Pingora is Cloudflare’s new internally built HTTP proxy written in Rust. It handles more than 1 trillion requests per day, improves performance, and runs on roughly one‑third the CPU and memory of the previous proxy infrastructure.

Why Build a New Proxy?

As the world’s largest free CDN, Cloudflare’s edge layer processes the greatest volume of web requests. The legacy Nginx‑based architecture could no longer meet the performance, scale, and feature requirements of such a massive system.

Architectural Limitations of Nginx

The Nginx worker‑process model creates load imbalance because each request is handled by a single worker, preventing efficient CPU utilization. Connection reuse suffers because connections are pooled per worker; adding more workers fragments the pool, increasing hardware usage and response time.

Choosing to Build Our Own

Cloudflare evaluated three options: continue customizing Nginx, migrate to another third‑party proxy (e.g., Envoy), or develop a new platform from scratch. Over several years the team repeatedly chose the path of least resistance, but eventually the ROI of a purpose‑built proxy became clear, leading to the decision to create Pingora.

Pingora Project

Design Decisions

Rust was selected for its ability to deliver C‑level performance with memory safety. Instead of relying on existing HTTP libraries like hyper, Cloudflare built its own library to maximize flexibility and enable rapid innovation.

To support the myriad non‑RFC‑compliant HTTP traffic seen on the Internet, Pingora implements a tolerant, customizable HTTP stack. The project also adopts a multithreaded model with work‑stealing, leveraging the Tokio async runtime for efficient resource sharing.

A programmable request‑lifecycle interface, similar to Nginx/OpenResty, allows developers to inject custom logic (e.g., request filters) without modifying core proxy code.
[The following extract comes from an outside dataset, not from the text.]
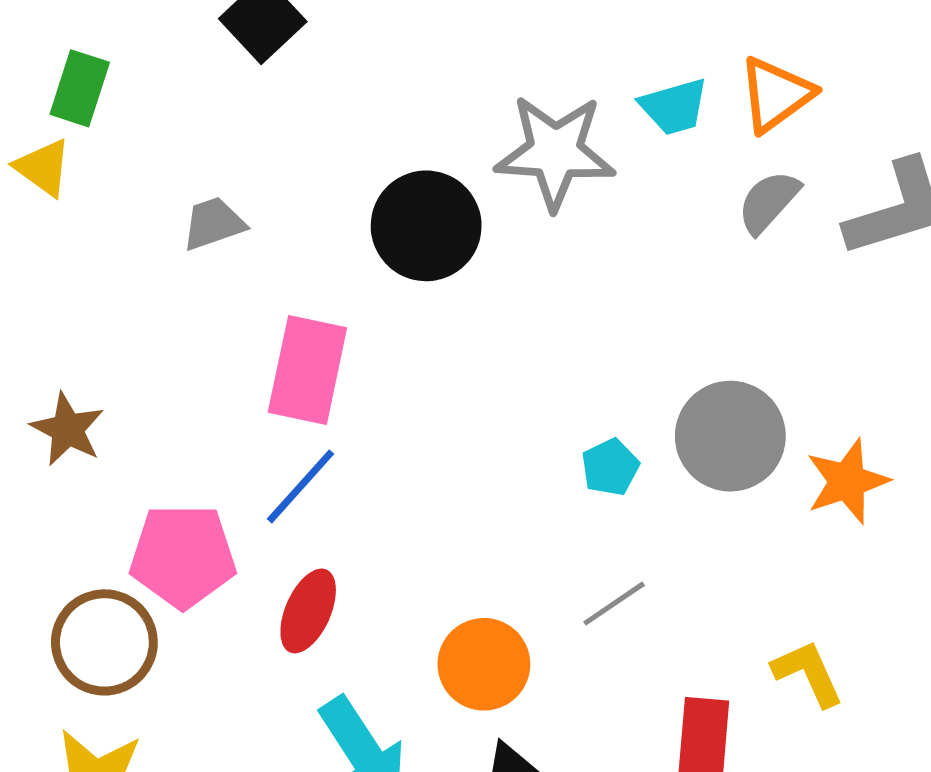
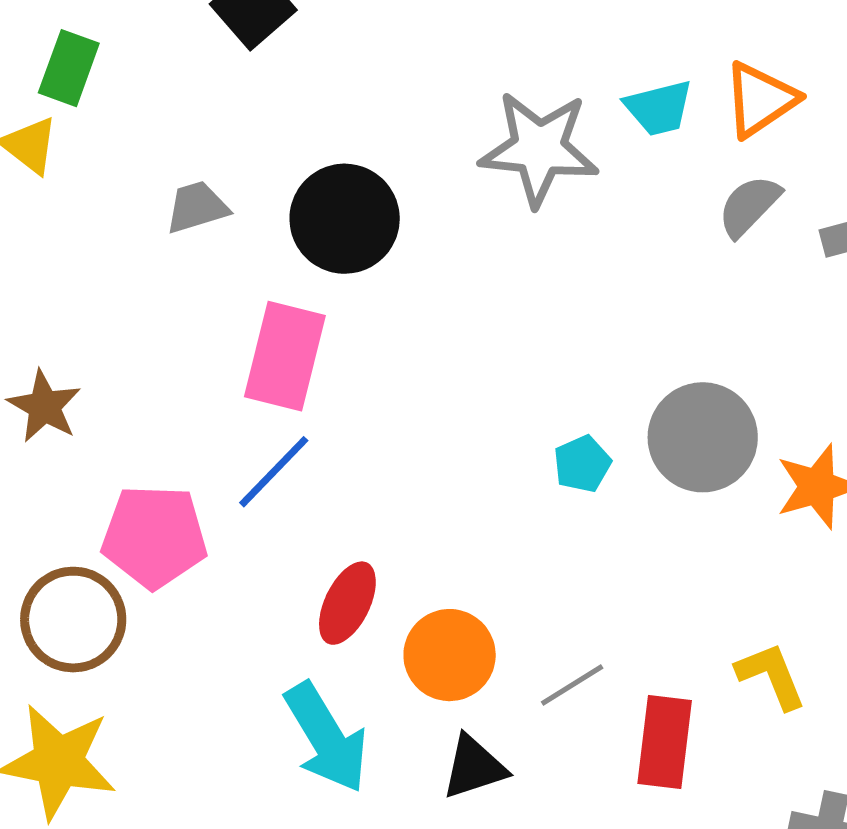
black circle: (426, 226) -> (345, 219), moved
gray line: (614, 604) -> (572, 685), moved
red ellipse: (308, 611) -> (347, 603), moved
Pingora Is Faster in Production

Performance measurements show that Pingora reduces median TTFB by 5 ms and the 95th‑percentile TTFB by 80 ms compared to the legacy service. These gains stem from a shared‑across‑threads connection pool that dramatically improves connection reuse.

Across all customers, Pingora creates only one‑third as many new connections per second as the old service. For a major client, connection‑reuse rose from 87.1 % to 99.92 %, cutting new connections by a factor of 160 and saving an equivalent of 434 years of handshake time per day.

More Features

Pingora’s extensible design enables rapid addition of core capabilities such as HTTP/2 upstream support, paving the way for gRPC. The recent Cache Reserve feature integrates Cloudflare R2 storage as a caching layer, unlocking new product possibilities.

Higher Efficiency

Compared with the legacy service, Pingora consumes about 70 % less CPU and 67 % less memory under identical traffic loads. Rust’s performance and the multithreaded architecture eliminate costly Lua‑to‑C string copying and reduce lock contention associated with shared memory.

Greater Security

Rust’s memory‑safety guarantees protect Pingora from undefined‑behavior crashes. The codebase has processed trillions of requests without a single crash attributable to the service itself, and any rare failures have been traced to hardware or kernel issues rather than the proxy code.

Conclusion

Cloudflare has deployed Pingora as a faster, more efficient, and more flexible internal proxy platform that will serve current and future products. The company plans to open‑source Pingora after further maturation.